Each entry should be set down exactly as written, except for any picture it holds.

——

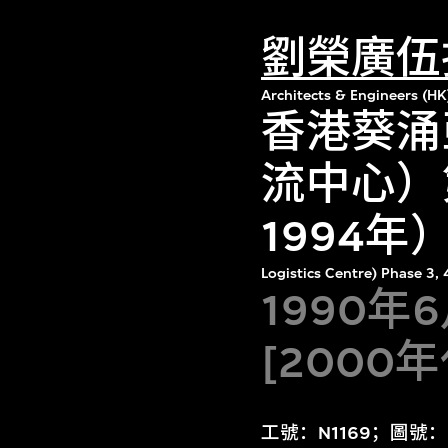
劉榮廣伍
Architects & Engineers (HK
香港葵涌
流中心）
1994年
Logistics Centre) Phase 3
1990年
[2000
工號：N1169；圖號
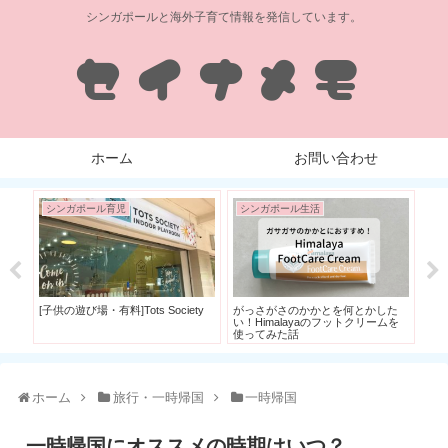
シンガポールと海外子育て情報を発信しています。
ホーム
お問い合わせ
シンガポール育児
シンガポール生活
シ
シ
ち
[子供の遊び場・有料]Tots Society
がっさがさのかかとを何とかした
い！Himalayaのフットクリームを
使ってみた話
ホーム
旅行・一時帰国
一時帰国
一時帰国にオススメの時期はいつ？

——

# [Answer space]
劉榮廣伍
Architects & Engineers (HK
香港葵涌
流中心）
1994年
Logistics Centre) Phase 3
1990年
[2000
工號：N1169；圖號
シンガポールと海外子育て情報を発信しています。
ホーム
お問い合わせ
シンガポール育児
シンガポール生活
シ
シ
ち
[子供の遊び場・有料]Tots Society
がっさがさのかかとを何とかした
い！Himalayaのフットクリームを
使ってみた話
ホーム
旅行・一時帰国
一時帰国
一時帰国にオススメの時期はいつ？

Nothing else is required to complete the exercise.